Additionally, the classic inflammatory arthritis of ARF is migratory: One joint is involved for a few days, resolves, then a different joint becomes involved. The joint pattern typically seen in PSRA is an additive, symmetric pattern like this patient described. Importantly, the joint pain in ARF also typically doesn’t start until two to three weeks after the sore throat. In contrast, PSRA often starts within two weeks of the sore throat, similar to our patient. The episcleritis is more non-specific and can be seen in both conditions, so this doesn’t narrow the diagnosis.
Distinguishing ARF and PSRA is important, because there are treatment implications. In ARF, we would expect the joint pain to be self-limiting, but recurrence of streptococcal infection would put the patient at risk for valvular heart disease, and prophylactic antibiotics may be initiated. In contrast, in PSRA we would not expect cardiac complications, but the articular manifestations may become more chronic, requiring immunosuppressive therapy.

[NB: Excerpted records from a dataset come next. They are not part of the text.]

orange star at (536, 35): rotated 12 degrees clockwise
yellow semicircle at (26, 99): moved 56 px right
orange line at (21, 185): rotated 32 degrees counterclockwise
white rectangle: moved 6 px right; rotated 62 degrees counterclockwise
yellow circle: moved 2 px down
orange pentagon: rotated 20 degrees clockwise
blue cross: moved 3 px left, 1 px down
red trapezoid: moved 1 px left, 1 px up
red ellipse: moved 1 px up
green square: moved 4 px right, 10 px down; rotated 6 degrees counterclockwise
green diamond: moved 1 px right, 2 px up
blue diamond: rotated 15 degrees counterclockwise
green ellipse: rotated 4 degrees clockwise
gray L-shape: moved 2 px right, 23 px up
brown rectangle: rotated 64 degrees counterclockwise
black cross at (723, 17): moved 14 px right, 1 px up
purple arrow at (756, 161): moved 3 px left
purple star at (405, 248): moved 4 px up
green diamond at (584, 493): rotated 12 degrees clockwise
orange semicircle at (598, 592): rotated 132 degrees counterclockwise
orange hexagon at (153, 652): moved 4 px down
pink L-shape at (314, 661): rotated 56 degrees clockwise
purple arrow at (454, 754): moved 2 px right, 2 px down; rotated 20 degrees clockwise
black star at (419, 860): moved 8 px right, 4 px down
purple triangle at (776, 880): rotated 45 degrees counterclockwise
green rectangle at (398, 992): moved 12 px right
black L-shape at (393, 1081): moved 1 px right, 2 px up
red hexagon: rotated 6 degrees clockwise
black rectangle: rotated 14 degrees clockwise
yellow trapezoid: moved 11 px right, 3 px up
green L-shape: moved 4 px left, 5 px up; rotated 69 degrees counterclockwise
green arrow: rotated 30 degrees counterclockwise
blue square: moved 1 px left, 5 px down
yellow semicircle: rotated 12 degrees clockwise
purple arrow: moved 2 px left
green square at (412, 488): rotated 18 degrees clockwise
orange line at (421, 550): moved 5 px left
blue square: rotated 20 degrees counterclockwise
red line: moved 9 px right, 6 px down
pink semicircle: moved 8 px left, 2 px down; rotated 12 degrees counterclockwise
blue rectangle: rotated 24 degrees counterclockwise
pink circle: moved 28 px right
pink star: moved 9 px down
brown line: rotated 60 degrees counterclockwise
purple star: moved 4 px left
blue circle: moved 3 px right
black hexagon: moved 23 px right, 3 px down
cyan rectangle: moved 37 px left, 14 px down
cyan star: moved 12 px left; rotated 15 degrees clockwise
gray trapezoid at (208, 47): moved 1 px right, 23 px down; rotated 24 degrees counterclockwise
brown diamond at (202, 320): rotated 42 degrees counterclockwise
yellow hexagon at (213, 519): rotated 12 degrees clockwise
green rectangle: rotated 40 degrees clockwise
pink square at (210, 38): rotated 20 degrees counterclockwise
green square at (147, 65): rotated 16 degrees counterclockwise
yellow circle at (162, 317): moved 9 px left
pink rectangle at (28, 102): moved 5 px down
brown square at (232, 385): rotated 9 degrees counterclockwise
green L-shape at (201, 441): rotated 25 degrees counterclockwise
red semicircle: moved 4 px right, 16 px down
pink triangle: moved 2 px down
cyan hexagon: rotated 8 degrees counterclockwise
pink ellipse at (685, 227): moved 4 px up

With this multidisciplinary evaluation, our patient was diagnosed with PSRA. He has improved on naproxen and will follow up in the Rheumatology Clinic for further management.
This case demonstrates the interdisciplinary nature of rheumatic disease. Clinicians in primary care, infectious disease, ophthalmology and rheumatology all were essential in making this diagnosis and initiating the correct treatment for our patient.